• [Extracted records]:
------------

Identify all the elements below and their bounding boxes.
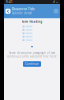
staticText: Document Title [12, 8, 35, 11]
staticText: ıl ⌁ [53, 0, 58, 4]
staticText: Subtitle detail [12, 12, 32, 15]
staticText: continues onto a second line here [7, 55, 57, 58]
staticText: 9:41 [6, 0, 13, 4]
button[interactable]: Continue [23, 61, 41, 67]
staticText: Some descriptive paragraph of text [9, 51, 55, 55]
staticText: Continue [25, 62, 39, 66]
staticText: Form Heading [22, 20, 42, 24]
button[interactable]: Account [54, 9, 58, 14]
button[interactable]: Back [6, 9, 10, 14]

------------

• [Work task]: When the word "interactable" shows up in a line of the entries, report that line.

• [Task response]:
button[interactable]: Continue [23, 61, 41, 67]
button[interactable]: Account [54, 9, 58, 14]
button[interactable]: Back [6, 9, 10, 14]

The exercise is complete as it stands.